Trump ha ripetutamente avanzato l’ipotesi di prendere il controllo dei flussi petroliferi iraniani. Fine marzo, interrogato sulla possibilità che Washington si impadronisse del petrolio iraniano, ha risposto: «È un’opzione». A giugno è andato oltre, minacciando di occupare l’isola di Kharg — snodo che gestisce circa il 90% delle esportazioni di greggio di Teheran — e di «assumere il controllo totale» dei mercati petroliferi e del gas iraniani.

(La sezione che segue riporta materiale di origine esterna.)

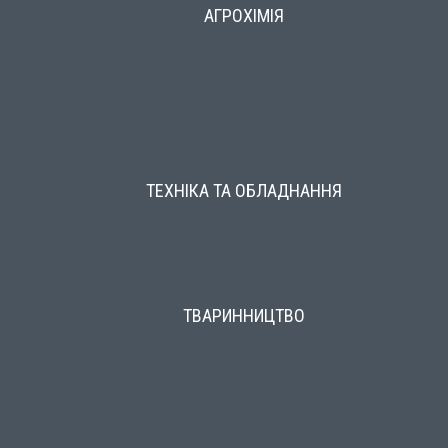
АГРОХІМІЯ
ТЕХНІКА ТА ОБЛАДНАННЯ
ТВАРИННИЦТВО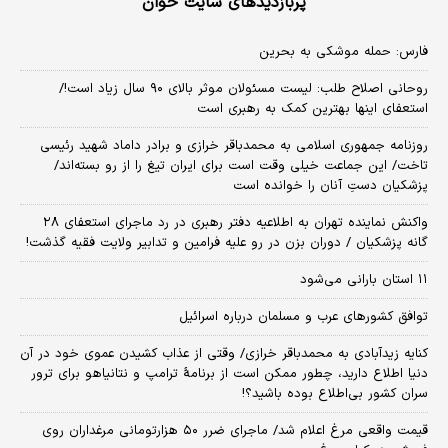
پربازدیدهای سایت خوان
فارس: حمله موشکی به بحرین
روحانی اصلاح طلب: ‌لیست مسئولان موثر بالای ۹۰ سال زیاد است!/
استعفای اینها بهترین کمک به رهبری است
روزنامه جمهوری اسلامی به محمدباقر خرازی و برادر داماد شهید رئیسی
تاخت/ این جماعت خیلی وقت است برای ایران تیغ را از رو بسته‌اند/
پزشکیان دستِ آنان را خوانده است
واکنش نماینده تهران به اطلاعیه دفتر رهبری در رد ماجرای استعفای ۲۸
گانه پزشکیان / دوران بزن در رو علیه فرامین و تدابیر ولایت فقیه گذشت!
۱۱ استان بارانی می‌شود
توافق کشورهای عرب و مسلمان درباره اسرائیل
کنایه زیدآبادی به محمدباقر خرازی/ وقتی از عذاب کشیدن عموی خود در آن
دنیا اطلاع دارید، چطور ممکن است از برنامهٔ ترامپ و نتانیاهو برای ترور
سران کشور بی‌اطلاع بوده باشید؟!
قیمت واقعی مرغ اعلام شد/ ماجرای ضرر ۵۰ هزارتومانی مرغداران روی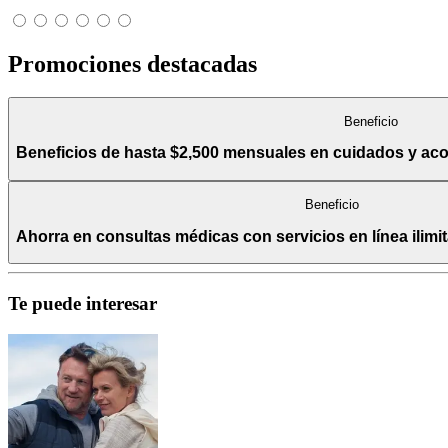
Promociones destacadas
Beneficio
Beneficios de hasta $2,500 mensuales en cuidados y a
Beneficio
Ahorra en consultas médicas con servicios en línea ilim
Te puede interesar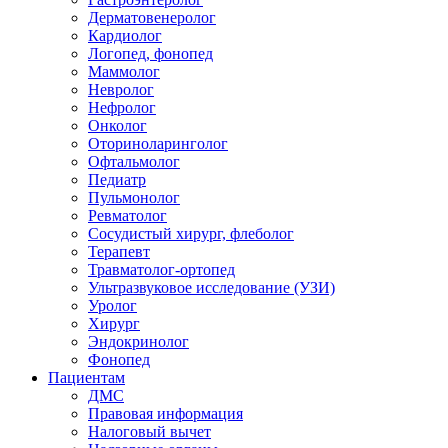
Дерматовенеролог
Кардиолог
Логопед, фонопед
Маммолог
Невролог
Нефролог
Онколог
Оториноларинголог
Офтальмолог
Педиатр
Пульмонолог
Ревматолог
Сосудистый хирург, флеболог
Терапевт
Травматолог-ортопед
Ультразвуковое исследование (УЗИ)
Уролог
Хирург
Эндокринолог
Фонопед
Пациентам
ДМС
Правовая информация
Налоговый вычет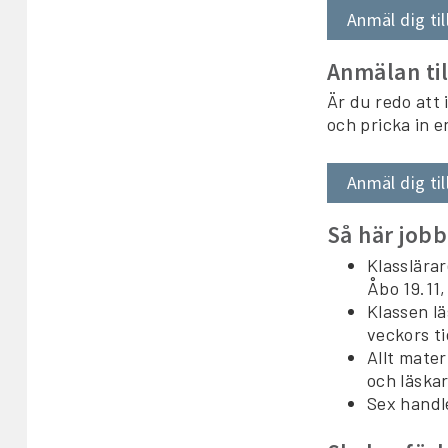
Anmäl dig til
Anmälan til
Är du redo att
och pricka in e
Anmäl dig til
Så här jobb
Klasslärar
Åbo 19.11,
Klassen lä
veckors ti
Allt mater
och läskar
Sex handl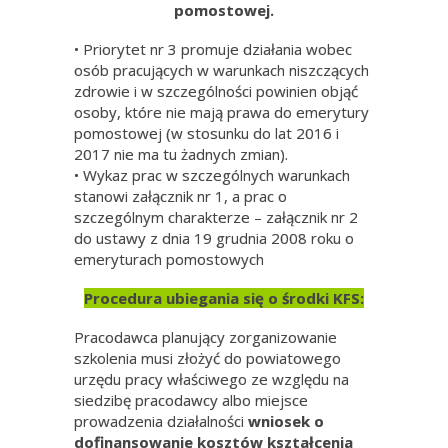
pomostowej.
• Priorytet nr 3 promuje działania wobec
osób pracujących w warunkach niszczących
zdrowie i w szczególności powinien objąć
osoby, które nie mają prawa do emerytury
pomostowej (w stosunku do lat 2016 i
2017 nie ma tu żadnych zmian).
• Wykaz prac w szczególnych warunkach
stanowi załącznik nr 1, a prac o
szczególnym charakterze – załącznik nr 2
do ustawy z dnia 19 grudnia 2008 roku o
emeryturach pomostowych
Procedura ubiegania się o środki KFS:
Pracodawca planujący zorganizowanie
szkolenia musi złożyć do powiatowego
urzędu pracy właściwego ze względu na
siedzibę pracodawcy albo miejsce
prowadzenia działalności
wniosek o
dofinansowanie kosztów kształcenia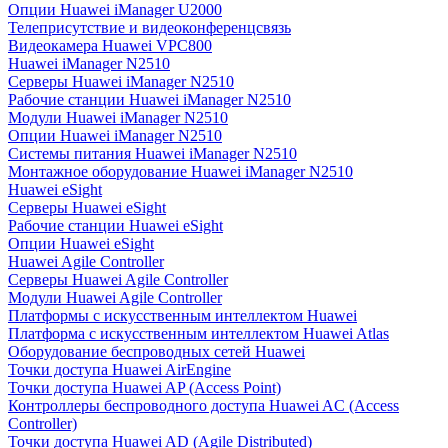
Опции Huawei iManager U2000
Телеприсутствие и видеоконференцсвязь
Видеокамера Huawei VPC800
Huawei iManager N2510
Серверы Huawei iManager N2510
Рабочие станции Huawei iManager N2510
Модули Huawei iManager N2510
Опции Huawei iManager N2510
Системы питания Huawei iManager N2510
Монтажное оборудование Huawei iManager N2510
Huawei eSight
Серверы Huawei eSight
Рабочие станции Huawei eSight
Опции Huawei eSight
Huawei Agile Controller
Серверы Huawei Agile Controller
Модули Huawei Agile Controller
Платформы с искусственным интеллектом Huawei
Платформа с искусственным интеллектом Huawei Atlas
Оборудование беспроводных сетей Huawei
Точки доступа Huawei AirEngine
Точки доступа Huawei AP (Access Point)
Контроллеры беспроводного доступа Huawei AC (Access
Controller)
Точки доступа Huawei AD (Agile Distributed)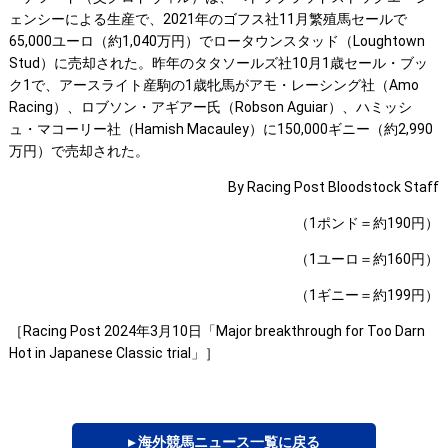
ェンシーによる生産で、2021年のゴフス社11月繁殖馬セールで
65,000ユーロ（約1,040万円）でロータウンスタッド（Loughtown
Stud）に売却された。昨年のタタソールズ社10月1歳セール・ブッ
ク1で、アースライト産駒の1歳牝馬がアモ・レーシング社（Amo
Racing）、ロブソン・アギアー氏（Robson Aguiar）、ハミッシ
ュ・マコーリー社（Hamish Macauley）に150,000ギニー（約2,990
万円）で売却された。
By Racing Post Bloodstock Staff
（1ポンド＝約190円）
（1ユーロ＝約160円）
（1ギニー＝約199円）
［Racing Post 2024年3月10日「Major breakthrough for Too Darn
Hot in Japanese Classic trial」］
▸ 海外競馬ニュース一覧に戻る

All’epoca Ebrahim Azizi, presidente della Commissione per la Sicurezza Nazionale e la Politica Estera del parlamento iraniano, definì Trump «delirante e confuso» sulla minaccia a Kharg e avvertì che qualsiasi mossa sul territorio iraniano avrebbe innescato una risposta «che passerà alla storia».
Durante l’intero conflitto i media statunitensi hanno riferito che Washington aveva valutato l’occupazione dell’isola di Kharg, anche se i funzionari del Pentagono consideravano l’operazione estremamente rischiosa. Diverse fonti giornalistiche hanno inoltre indicato che l’esercito americano stava subendo l’esaurimento delle scorte di missili antiaerei e da crociera, un’affermazione sempre smentita da Trump.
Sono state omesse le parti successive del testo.